Check each line of the records below for the word "Autour" and copy those where it appears.

→ Source records
**********
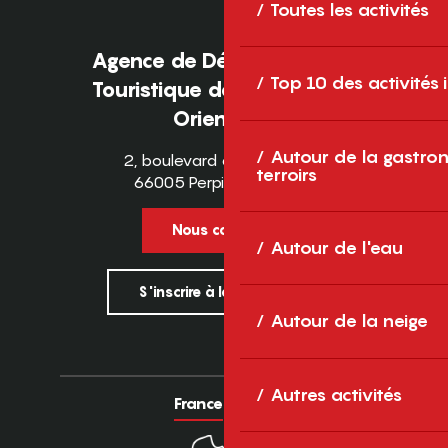
Toutes les activités
Agence de Développement
Top 10 des activités
Touristique des Pyrénées-
Orientales
Autour de la gastron
2, boulevard des Pyrénées
terroirs
66005 Perpignan Cedex
Nous contacter
Autour de l'eau
S'inscrire à la newsletter
Autour de la neige
Autres activités
France
Europe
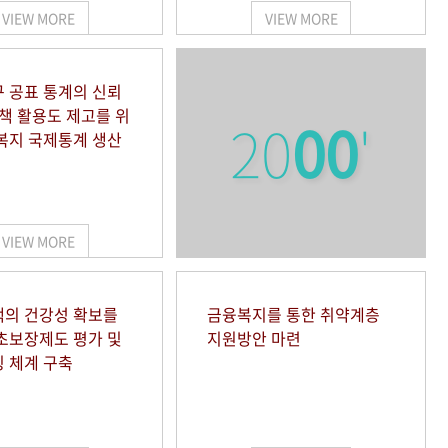
VIEW MORE
VIEW MORE
 공표 통계의 신뢰
정책 활용도 제고를 위
20
00
'
복지 국제통계 생산
VIEW MORE
의 건강성 확보를
금융복지를 통한 취약계층
초보장제도 평가 및
지원방안 마련
 체계 구축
**********
→ Answer space
Autour de la gastron
Autour de l'eau
Autour de la neige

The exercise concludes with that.